What is needed here is an exact printout of the data, with no pictures included.

___

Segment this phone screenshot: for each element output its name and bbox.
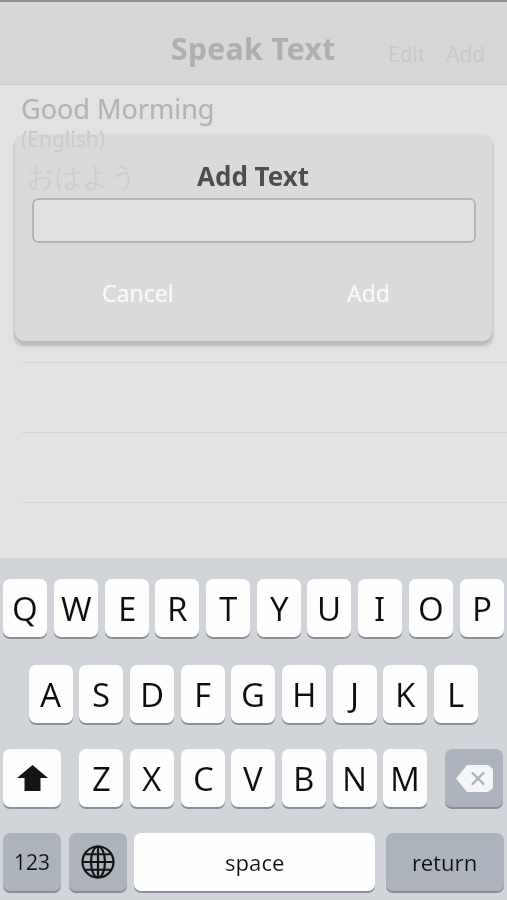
button[interactable]	[0, 295, 507, 365]
button[interactable]	[3, 749, 61, 807]
button[interactable]: Add	[446, 40, 486, 69]
staticText: B	[293, 756, 315, 801]
staticText: G	[241, 672, 266, 717]
button[interactable]: B	[282, 749, 326, 807]
staticText: Z	[92, 756, 111, 801]
button[interactable]	[0, 155, 507, 225]
staticText: E	[118, 586, 137, 631]
staticText: F	[194, 672, 212, 717]
staticText: space	[225, 847, 285, 877]
button[interactable]: H	[282, 665, 326, 723]
button[interactable]: O	[409, 579, 453, 637]
button[interactable]	[32, 198, 476, 243]
staticText: O	[418, 586, 444, 631]
staticText: Cancel	[102, 277, 174, 308]
button[interactable]: Z	[79, 749, 123, 807]
staticText: D	[140, 672, 165, 717]
staticText: (English)	[21, 134, 106, 154]
button[interactable]: V	[231, 749, 275, 807]
staticText: J	[350, 672, 360, 717]
staticText: 123	[14, 848, 51, 877]
staticText: N	[342, 756, 368, 801]
staticText: Edit	[388, 40, 426, 69]
button[interactable]: Add	[342, 272, 394, 312]
staticText: Speak Text	[171, 28, 336, 69]
button[interactable]: M	[383, 749, 427, 807]
button[interactable]: Edit	[388, 40, 426, 69]
button[interactable]: L	[434, 665, 478, 723]
button[interactable]	[69, 833, 127, 891]
button[interactable]: E	[105, 579, 149, 637]
button[interactable]: return	[386, 833, 504, 891]
button[interactable]	[0, 225, 507, 295]
button[interactable]: U	[307, 579, 351, 637]
button[interactable]	[445, 749, 503, 807]
button[interactable]: F	[181, 665, 225, 723]
button[interactable]: Q	[3, 579, 47, 637]
staticText: Add	[446, 40, 486, 69]
staticText: Q	[12, 586, 38, 631]
button[interactable]: N	[333, 749, 377, 807]
button[interactable]: D	[130, 665, 174, 723]
staticText: K	[395, 672, 416, 717]
staticText: I	[374, 586, 386, 631]
button[interactable]: S	[79, 665, 123, 723]
button[interactable]: I	[358, 579, 402, 637]
staticText: return	[412, 847, 478, 877]
staticText: Add	[347, 277, 390, 308]
button[interactable]: space	[134, 833, 375, 891]
staticText: P	[472, 586, 492, 631]
button[interactable]: R	[155, 579, 199, 637]
button[interactable]: 123	[3, 833, 61, 891]
staticText: C	[193, 756, 214, 801]
button[interactable]: Cancel	[100, 272, 176, 312]
staticText: T	[219, 586, 238, 631]
staticText: V	[243, 756, 263, 801]
button[interactable]: K	[383, 665, 427, 723]
staticText: Add Text	[197, 158, 310, 193]
staticText: Y	[270, 586, 289, 631]
staticText: X	[142, 756, 162, 801]
staticText: U	[317, 586, 342, 631]
staticText: L	[447, 672, 465, 717]
staticText: (English)	[21, 125, 106, 154]
staticText: おはよう	[27, 160, 138, 194]
button[interactable]: T	[206, 579, 250, 637]
button[interactable]: W	[54, 579, 98, 637]
staticText: H	[292, 672, 317, 717]
button[interactable]: Y	[257, 579, 301, 637]
button[interactable]	[0, 85, 507, 155]
button[interactable]: X	[130, 749, 174, 807]
button[interactable]: G	[231, 665, 275, 723]
button[interactable]: A	[29, 665, 73, 723]
staticText: S	[92, 672, 111, 717]
button[interactable]: C	[181, 749, 225, 807]
staticText: A	[40, 672, 62, 717]
staticText: R	[167, 586, 188, 631]
button[interactable]: P	[460, 579, 504, 637]
button[interactable]: J	[333, 665, 377, 723]
staticText: Good Morming	[21, 90, 215, 127]
staticText: W	[61, 586, 92, 631]
staticText: M	[390, 756, 420, 801]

___

▶ [WRITTEN ANSWER]
Segment this phone screenshot: for each element output its name and bbox.
button[interactable]	[0, 295, 507, 365]
button[interactable]	[3, 749, 61, 807]
button[interactable]: Add	[446, 40, 486, 69]
staticText: B	[293, 756, 315, 801]
staticText: G	[241, 672, 266, 717]
button[interactable]: B	[282, 749, 326, 807]
staticText: Z	[92, 756, 111, 801]
button[interactable]	[0, 155, 507, 225]
staticText: E	[118, 586, 137, 631]
staticText: F	[194, 672, 212, 717]
staticText: space	[225, 847, 285, 877]
button[interactable]: H	[282, 665, 326, 723]
button[interactable]: O	[409, 579, 453, 637]
button[interactable]	[32, 198, 476, 243]
staticText: O	[418, 586, 444, 631]
staticText: Cancel	[102, 277, 174, 308]
button[interactable]: Z	[79, 749, 123, 807]
staticText: D	[140, 672, 165, 717]
staticText: (English)	[21, 134, 106, 154]
button[interactable]: V	[231, 749, 275, 807]
staticText: J	[350, 672, 360, 717]
staticText: 123	[14, 848, 51, 877]
staticText: N	[342, 756, 368, 801]
staticText: Edit	[388, 40, 426, 69]
button[interactable]: Add	[342, 272, 394, 312]
staticText: Speak Text	[171, 28, 336, 69]
button[interactable]: M	[383, 749, 427, 807]
button[interactable]: Edit	[388, 40, 426, 69]
button[interactable]: L	[434, 665, 478, 723]
button[interactable]	[69, 833, 127, 891]
button[interactable]: E	[105, 579, 149, 637]
button[interactable]: return	[386, 833, 504, 891]
button[interactable]	[0, 225, 507, 295]
button[interactable]: U	[307, 579, 351, 637]
button[interactable]	[445, 749, 503, 807]
button[interactable]: F	[181, 665, 225, 723]
button[interactable]: Q	[3, 579, 47, 637]
staticText: Add	[446, 40, 486, 69]
staticText: Q	[12, 586, 38, 631]
button[interactable]: N	[333, 749, 377, 807]
button[interactable]: D	[130, 665, 174, 723]
staticText: K	[395, 672, 416, 717]
staticText: I	[374, 586, 386, 631]
button[interactable]: S	[79, 665, 123, 723]
button[interactable]: I	[358, 579, 402, 637]
staticText: return	[412, 847, 478, 877]
staticText: Add	[347, 277, 390, 308]
button[interactable]: space	[134, 833, 375, 891]
staticText: P	[472, 586, 492, 631]
button[interactable]: R	[155, 579, 199, 637]
button[interactable]: 123	[3, 833, 61, 891]
staticText: C	[193, 756, 214, 801]
button[interactable]: Cancel	[100, 272, 176, 312]
staticText: T	[219, 586, 238, 631]
staticText: V	[243, 756, 263, 801]
button[interactable]: K	[383, 665, 427, 723]
staticText: Add Text	[197, 158, 310, 193]
staticText: Y	[270, 586, 289, 631]
staticText: X	[142, 756, 162, 801]
staticText: U	[317, 586, 342, 631]
staticText: L	[447, 672, 465, 717]
staticText: (English)	[21, 125, 106, 154]
staticText: おはよう	[27, 160, 138, 194]
button[interactable]: T	[206, 579, 250, 637]
button[interactable]: W	[54, 579, 98, 637]
staticText: H	[292, 672, 317, 717]
button[interactable]: Y	[257, 579, 301, 637]
button[interactable]	[0, 85, 507, 155]
button[interactable]: X	[130, 749, 174, 807]
button[interactable]: G	[231, 665, 275, 723]
button[interactable]: A	[29, 665, 73, 723]
staticText: S	[92, 672, 111, 717]
button[interactable]: C	[181, 749, 225, 807]
staticText: A	[40, 672, 62, 717]
staticText: R	[167, 586, 188, 631]
button[interactable]: P	[460, 579, 504, 637]
button[interactable]: J	[333, 665, 377, 723]
staticText: Good Morming	[21, 90, 215, 127]
staticText: W	[61, 586, 92, 631]
staticText: M	[390, 756, 420, 801]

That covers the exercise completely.